Compact Non Active Rays
Alternative handling of done rays
In previous posts we made the decision to copy all rays to the device even if they are done, But if a large proportion of rays is done, then we are wasting time copying them to the device.
I instrumented the code to count how many rays are still active after each depth iteration, and here are the results for one of the rendered frame:
depth 0: 3686400/3686400 (100%)
depth 1: 3133257/3686400 (85%)
depth 2: 910847/3686400 (25%)
depth 3: 466469/3686400 (13%)
depth 4: 154520/3686400 (5%)
depth 5: 87086/3686400 (2%)
depth 6: 42822/3686400 (1%)
depth 7: 28084/3686400 (.8%)
depth 8: 16548/3686400 (.5%)
depth 9: 11901/3686400 (.3%)
depth 10: 7681/3686400 (.2%)
If we count the total number of active rays across all depth iterations we only have ~8.5M active rays from a total of 36.8M rays. So basically only 23% of the data copied actually matters. Memory transfer is expensive so we should only copy the active rays.
Only copy active rays
An alternative to copying all rays to gpu is to remove, or skip, those rays and only handle active rays. An easy way to do this in TraceIterative() is to keep track of a read and write index that both start at 0 and only increment the write index when we process an active ray.
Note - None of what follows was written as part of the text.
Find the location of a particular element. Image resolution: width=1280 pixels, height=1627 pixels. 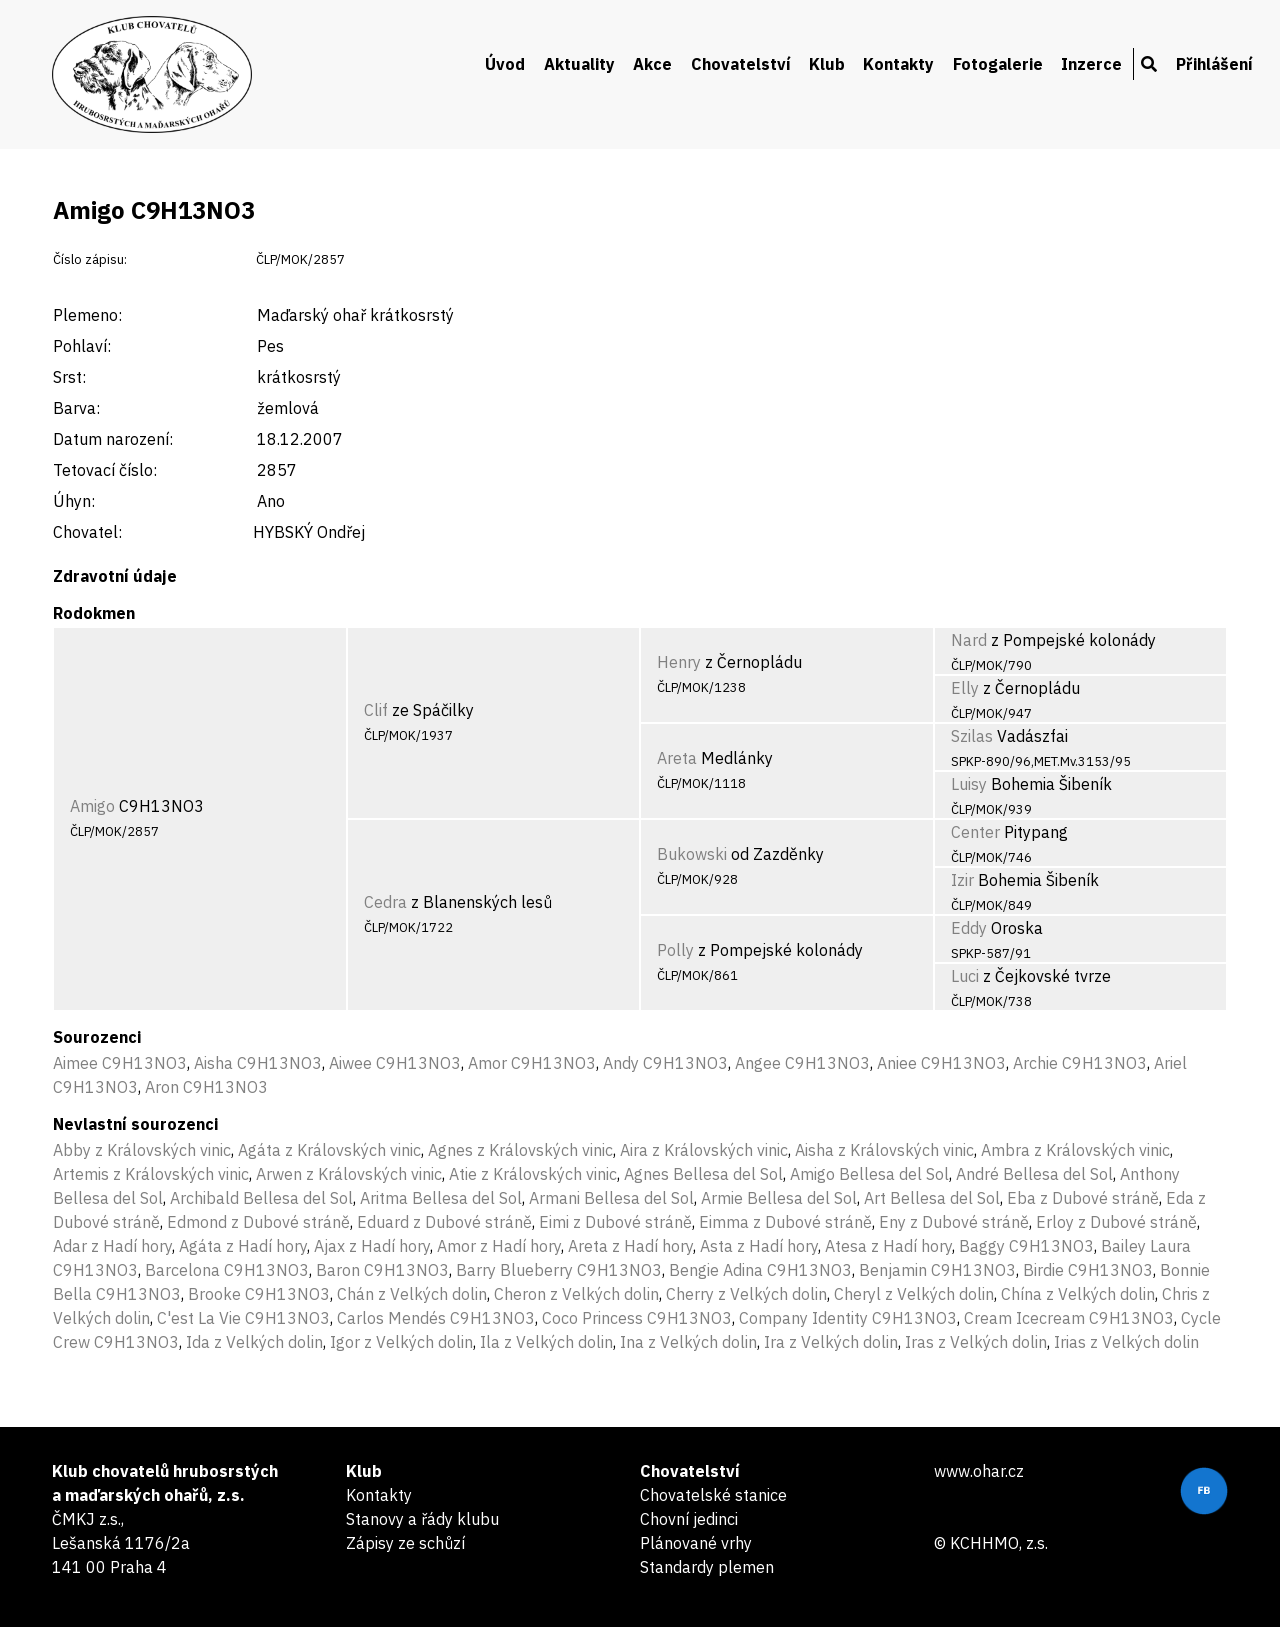

Pohlaví: is located at coordinates (82, 346).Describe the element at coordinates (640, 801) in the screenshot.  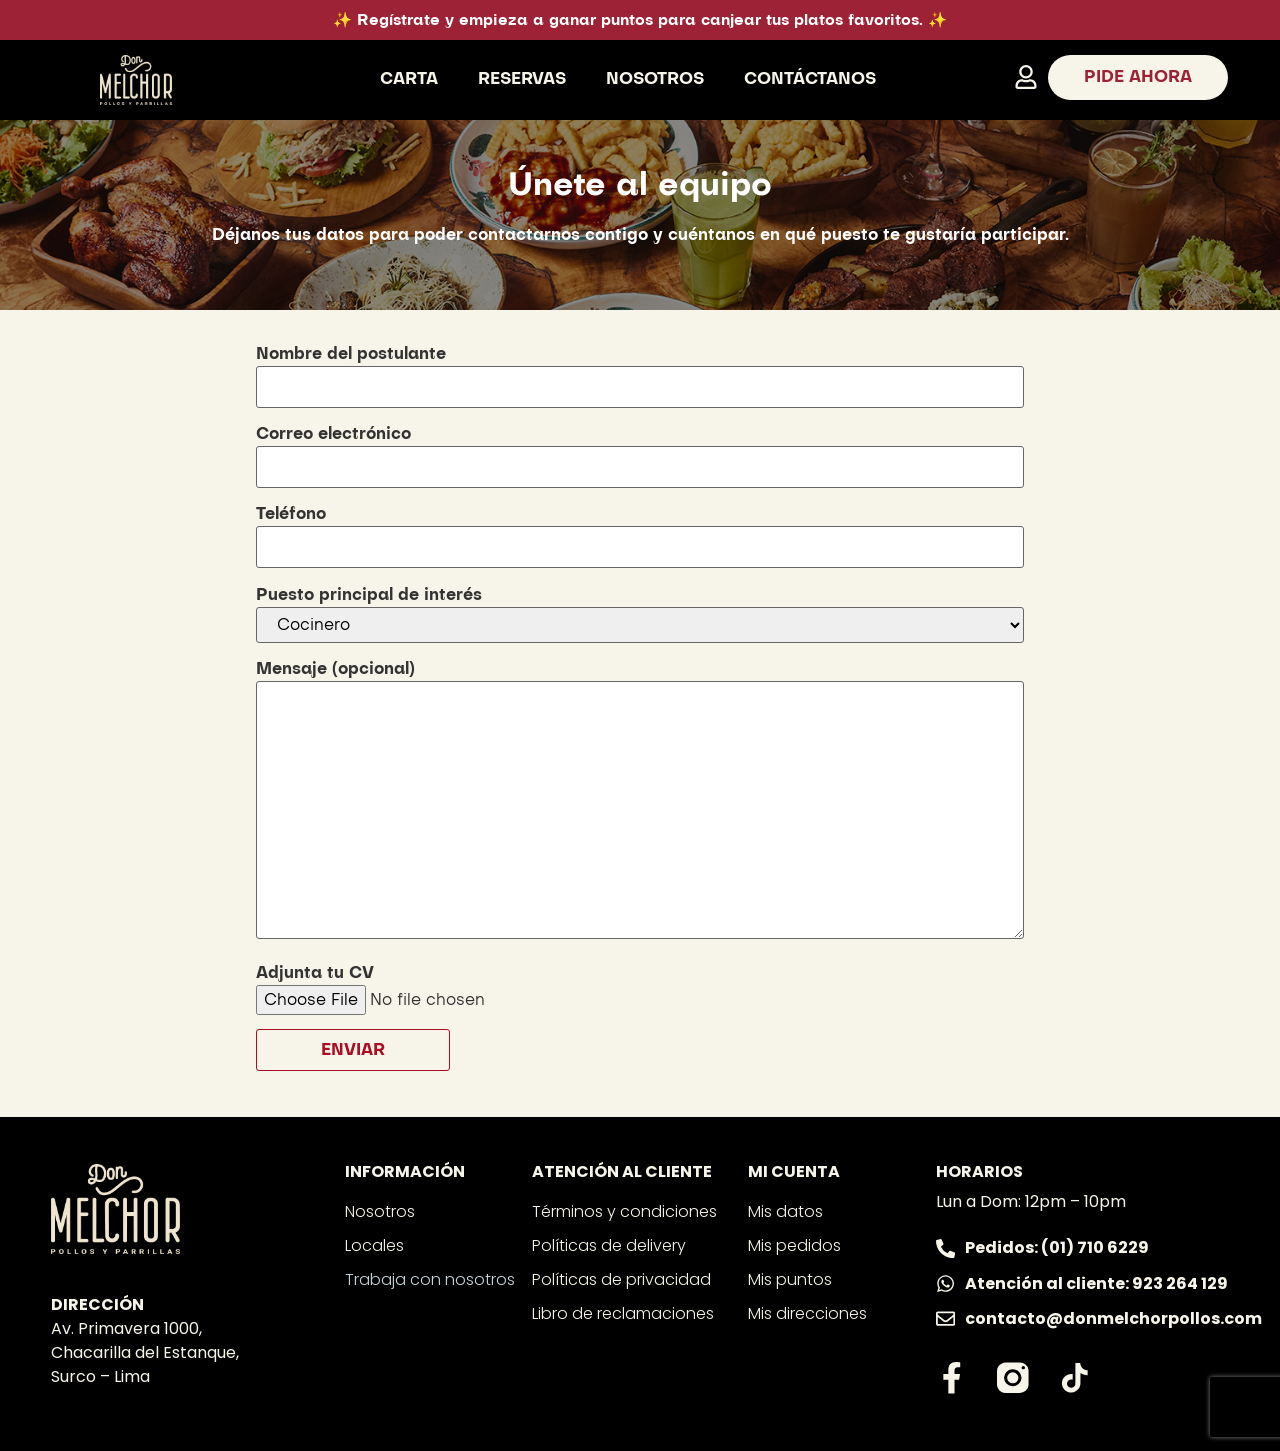
I see `Mensaje (opcional)` at that location.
We use the write index to write the next active ray. Here is a link to the complete change.
With this change, the renderer’s performance went up to 15.8M rays/s. Nvprof output is as follows:
Type Time(%) Time Calls Avg Min Max Name
GPU activities: 46.38% 168.54ms 111 1.5184ms 1.3760us 7.9660ms [CUDA memcpy HtoD]
37.61% 136.66ms 110 1.2424ms 190.21us 5.2155ms HitWorldKernel(DeviceData, int, float, float)
16.01% 58.181ms 110 528.92us 4.8000us 3.2030ms [CUDA memcpy DtoH]
API calls: 65.26% 385.09ms 221 1.7425ms 48.866us 8.4991ms cudaMemcpy
23.55% 138.96ms 2 69.482ms 7.2482ms 131.71ms cudaMallocHost
7.09% 41.856ms 1 41.856ms 41.856ms 41.856ms cuDevicePrimaryCtxRelease
2.31% 13.629ms 2 6.8145ms 3.2744ms 10.355ms cudaFreeHost
0.99% 5.8636ms 3 1.9545ms 454.38us 3.8287ms cudaMalloc
0.38% 2.2522ms 110 20.474us 8.0230us 44.125us cudaLaunchKernel
0.20% 1.1520ms 3 384.00us 293.93us 551.02us cudaFree
0.16% 934.29us 50 18.685us 364ns 479.91us cuDeviceGetAttribute
0.05% 290.64us 1 290.64us 290.64us 290.64us cuModuleUnload
0.01% 48.866us 1 48.866us 48.866us 48.866us cuDeviceGetName
0.00% 12.398us 1 12.398us 12.398us 12.398us cuDeviceTotalMem
0.00% 8.7520us 1 8.7520us 8.7520us 8.7520us cuDeviceGetPCIBusId
0.00% 2.5510us 3 850ns 364ns 1.8230us cuDeviceGetCount
0.00% 1.0940us 1 1.0940us 1.0940us 1.0940us cuDeviceGet
As we can see memory transfer went down from 1.3s to 385ms and hitWorld kernel from 235ms to 137ms. This is really good compared to the original numbers we had: 4.6s for memory transfer and 386ms for the kernel.
Let’s profile the cpu side of our code to see where we are spending the rendering time now:
Looks like we are on the right track: HitWorldDevice(), which includes memory transfer to and from the gpu + the kernel run, only takes 6.71% of the total execution time.
It’s important to note that the benefits we saw from our change depend on the scene and camera position. I’ts possible to come up with a particular scene where most of the rays bounce back for all 10 depth iterations and remain active all that time. But even for those “worst” cases, only copying the active rays shouldn’t make the performance worse.